- _Assignment_:
Reproduce each record in the listing below exactly as written.

- _Input for this task_:
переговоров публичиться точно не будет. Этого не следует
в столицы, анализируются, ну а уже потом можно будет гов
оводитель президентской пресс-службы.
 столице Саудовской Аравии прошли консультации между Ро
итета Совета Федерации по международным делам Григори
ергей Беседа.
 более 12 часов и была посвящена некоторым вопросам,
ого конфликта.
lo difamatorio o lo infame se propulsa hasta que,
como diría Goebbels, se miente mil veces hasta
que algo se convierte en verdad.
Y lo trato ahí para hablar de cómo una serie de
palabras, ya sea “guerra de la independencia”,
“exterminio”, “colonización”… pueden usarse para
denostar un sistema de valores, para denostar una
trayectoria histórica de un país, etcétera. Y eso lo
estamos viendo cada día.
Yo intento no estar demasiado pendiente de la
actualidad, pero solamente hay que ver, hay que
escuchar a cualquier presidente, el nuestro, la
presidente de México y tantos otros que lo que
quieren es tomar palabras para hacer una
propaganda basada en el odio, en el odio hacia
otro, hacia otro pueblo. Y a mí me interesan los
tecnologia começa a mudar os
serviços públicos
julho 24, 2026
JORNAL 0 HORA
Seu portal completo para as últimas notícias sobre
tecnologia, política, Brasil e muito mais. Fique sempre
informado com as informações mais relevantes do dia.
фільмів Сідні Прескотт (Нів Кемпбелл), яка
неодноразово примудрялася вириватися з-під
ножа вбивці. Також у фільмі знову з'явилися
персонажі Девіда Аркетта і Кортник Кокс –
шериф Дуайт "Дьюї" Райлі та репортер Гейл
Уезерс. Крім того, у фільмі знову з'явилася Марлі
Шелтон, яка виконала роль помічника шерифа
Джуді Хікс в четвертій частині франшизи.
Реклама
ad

- _Exercise solution_:
переговоров публичиться точно не будет. Этого не следует
в столицы, анализируются, ну а уже потом можно будет гов
оводитель президентской пресс-службы.
 столице Саудовской Аравии прошли консультации между Ро
итета Совета Федерации по международным делам Григори
ергей Беседа.
 более 12 часов и была посвящена некоторым вопросам,
ого конфликта.
lo difamatorio o lo infame se propulsa hasta que,
como diría Goebbels, se miente mil veces hasta
que algo se convierte en verdad.
Y lo trato ahí para hablar de cómo una serie de
palabras, ya sea “guerra de la independencia”,
“exterminio”, “colonización”… pueden usarse para
denostar un sistema de valores, para denostar una
trayectoria histórica de un país, etcétera. Y eso lo
estamos viendo cada día.
Yo intento no estar demasiado pendiente de la
actualidad, pero solamente hay que ver, hay que
escuchar a cualquier presidente, el nuestro, la
presidente de México y tantos otros que lo que
quieren es tomar palabras para hacer una
propaganda basada en el odio, en el odio hacia
otro, hacia otro pueblo. Y a mí me interesan los
tecnologia começa a mudar os
serviços públicos
julho 24, 2026
JORNAL 0 HORA
Seu portal completo para as últimas notícias sobre
tecnologia, política, Brasil e muito mais. Fique sempre
informado com as informações mais relevantes do dia.
фільмів Сідні Прескотт (Нів Кемпбелл), яка
неодноразово примудрялася вириватися з-під
ножа вбивці. Також у фільмі знову з'явилися
персонажі Девіда Аркетта і Кортник Кокс –
шериф Дуайт "Дьюї" Райлі та репортер Гейл
Уезерс. Крім того, у фільмі знову з'явилася Марлі
Шелтон, яка виконала роль помічника шерифа
Джуді Хікс в четвертій частині франшизи.
Реклама
ad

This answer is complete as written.